Overview
This study aims to investigate the relationship between diet and the microbiota-gut-brain axis.
Description
Dietary fibre is well-known for its many health benefits, including the support of gastrointestinal, metabolic, and mental health. Although studies investigating whole dietary patterns in relation to cognition have demonstrated that diet quality and a healthy dietary pattern are associated with better cognitive performance, the role of dietary fibre in this regard is understudied. It is now understood that the gut microbiota (trillions of microbes inhabiting the gastrointestinal tract) communicates bidirectionally with the brain to influence mental health and cognition. Importantly, dietary fibre has been shown to positively affect the microbiota composition. The aim of this study is to understand the effects of dietary fibre on the microbiota-gut-brain axis.
Using a cross-sectional design, habitual low fibre (<=18 grams/day, n=200), moderate fibre (18.1-24.9 grams/day, n=75), and high fibre (=>25 g/day, n=75) consumers will be compared at baseline on measures of cognition, responses to acute and chronic stress, and biological markers of the microbiota-gut-brain axis.

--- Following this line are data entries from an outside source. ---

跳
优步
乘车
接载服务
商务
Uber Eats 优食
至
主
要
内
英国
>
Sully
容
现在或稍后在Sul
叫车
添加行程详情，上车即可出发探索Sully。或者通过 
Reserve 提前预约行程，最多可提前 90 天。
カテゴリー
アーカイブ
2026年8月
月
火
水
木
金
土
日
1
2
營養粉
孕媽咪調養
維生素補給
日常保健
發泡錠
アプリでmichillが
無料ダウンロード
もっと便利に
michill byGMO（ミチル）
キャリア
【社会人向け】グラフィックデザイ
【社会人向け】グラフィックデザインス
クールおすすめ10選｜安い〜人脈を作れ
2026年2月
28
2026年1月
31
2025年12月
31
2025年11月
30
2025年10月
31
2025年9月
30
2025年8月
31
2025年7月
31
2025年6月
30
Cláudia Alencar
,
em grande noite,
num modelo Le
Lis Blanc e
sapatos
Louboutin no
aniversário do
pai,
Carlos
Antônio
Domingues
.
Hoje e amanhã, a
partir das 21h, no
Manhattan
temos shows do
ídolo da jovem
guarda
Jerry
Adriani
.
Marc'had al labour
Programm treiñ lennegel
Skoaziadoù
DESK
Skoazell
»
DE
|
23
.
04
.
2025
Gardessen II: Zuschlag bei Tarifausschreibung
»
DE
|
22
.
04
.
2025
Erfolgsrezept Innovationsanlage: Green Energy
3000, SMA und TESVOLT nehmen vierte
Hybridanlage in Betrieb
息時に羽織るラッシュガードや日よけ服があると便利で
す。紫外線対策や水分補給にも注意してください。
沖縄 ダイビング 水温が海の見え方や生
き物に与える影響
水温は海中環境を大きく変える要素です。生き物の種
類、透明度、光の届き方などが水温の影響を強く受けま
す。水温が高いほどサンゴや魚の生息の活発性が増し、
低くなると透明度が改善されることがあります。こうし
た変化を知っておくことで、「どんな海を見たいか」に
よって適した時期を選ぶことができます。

The investigators hypothesize that participants with higher dietary fibre intake at baseline will perform better in the cognitive tasks compared to individuals with low fibre intake, and that this difference can, in part, be mediated by the gut microbiota.
Eligibility
Inclusion Criteria:
- Be able to give written informed consent.
- Be between 18 and 50 years of age.
- Have a body mass index (BMI) between 18.5-29.9 Kg/m2.
- Be in generally good health as determined by the investigator.
Exclusion Criteria:
- Are less than 18 and greater than 50 years of age.
- Have a BMI below 18.5 or above 29.9 Kg/m2.
- Have a significant acute or chronic coexisting illness [cardiovascular, gastrointestinal (GI) [to include functional GI disorders, inflammatory bowel disease, coeliac disease, lactose intolerance, food allergies], immunological, psychiatric [to include formal or as determined by MINI Psychiatric interview, diagnosis of current major depression, anxiety disorder, bipolar spectrum disorder, schizophrenia, other DSM-IV Axis I disorder], neurodevelopmental disorders, immunological, metabolic disorders [to include type I or II diabetes], or any condition which contraindicates, in the investigators judgement, entry to the study.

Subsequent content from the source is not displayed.